In late 2014, Fidelity bought a controlling 66 percent stake in San Francisco-based Pacific Union, the ninth-largest brokerage in the country. Through its stake in Pacific, it has acquired a piece of L.A. companies such as John Aaroe Group and the Mark Company. Pacific and John Aaroe completed a merger in late 2016, bringing their total holdings to 1,100 agents working in 38 offices across California. In 2015, their combined production reached $10.5 billion, the firms said.
Fidelity reported $183 million in revenue from Pacific Union in 2014, according to public disclosures — a number that will be significantly boosted by the Aaroe acquisition.
Separately, Fidelity also owns a stake in L.A. luxury brokerage Gibson International and is the sole owner of J. Rockcliff Realtors in San Francisco’s East Bay. It’s been involved with the latter firm since its inception in 2008, according to a spokesperson for J. Rockcliff.
Fidelity’s push has been spurred in part by brokerages’ own thinning bottom lines, as increased competition for agents drives down margins, some industry insiders told The Real Deal. Cash-rich title companies can be the get-out-of-jail-free cards for brokerages struggling in an increasingly crowded marketplace.
“Title insurance companies are like wood pulp manufacturers selling to paper companies,” said one title agent, who spoke on the condition of anonymity. “What’s happening right now is that paper companies are very weak, so these wood pulp manufacturers are coming in and buying them slowly.”
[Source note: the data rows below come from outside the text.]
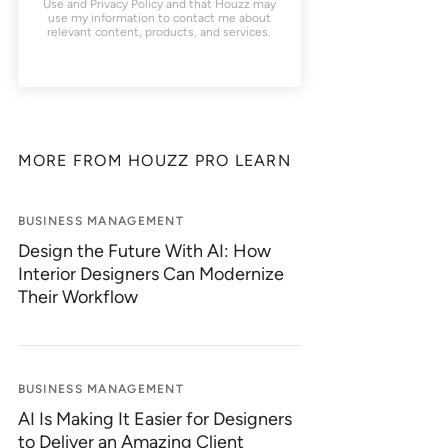
Use
and
Privacy Policy
and that Houzz may
use my information to contact me about
relevant content, products, and services.
MORE FROM HOUZZ PRO LEARN
BUSINESS MANAGEMENT
Design the Future With AI: How
Interior Designers Can Modernize
Their Workflow
BUSINESS MANAGEMENT
AI Is Making It Easier for Designers
to Deliver an Amazing Client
But Mark McLaughlin, CEO of Pacific Union, said its relationship with Fidelity does not mean that all title deals go through the company. “You don’t buy coffee from Starbucks because you like the shareholders,” he said.
A spokesperson for Fidelity was not immediately available, but sources told TRD that its designs on the brokerage business could have a far-reaching impact.
“They’re saying, ‘We want to be your full body shop from cradle to grave,’” said Jeff Hyland of Hilton & Hyland, a luxury brokerage in Beverly Hills. “It’ll put some mom and pops out of business and create more mergers,”
John Campbell, an analyst from Stephens Inc. who has studied Fidelity, said the move into the brokerage business was a “natural extension” for the title company, though its competitors such as First American Title do not appear to have followed suit.
“Title companies have generated so much scale, they have lots of excess cash and are looking for what to do with it,” he said. “They’re geared towards expanding their operations — it’s an offensive play rather than defensive.”
“Some brokers will be very happy because they’ll get a payday,” he continued. “Others will find that they’re putting money in their competitors’ pockets.”
The relationship between brokerages and title companies has been growing increasingly fuzzy. But thus far, brokerage firms have mostly expanded into the title business, rather than the other way around. Brokerages that offer insurance to their agents’ clients see title as an easy way to generate a few extra dollars.
Realogy — the parent company of Coldwell Banker, Sotheby’s International Realty and Century — generated $487 million in revenue in 2015 from its title division, which did 169,000 transactions nationwide, according to the company’s most recent annual report.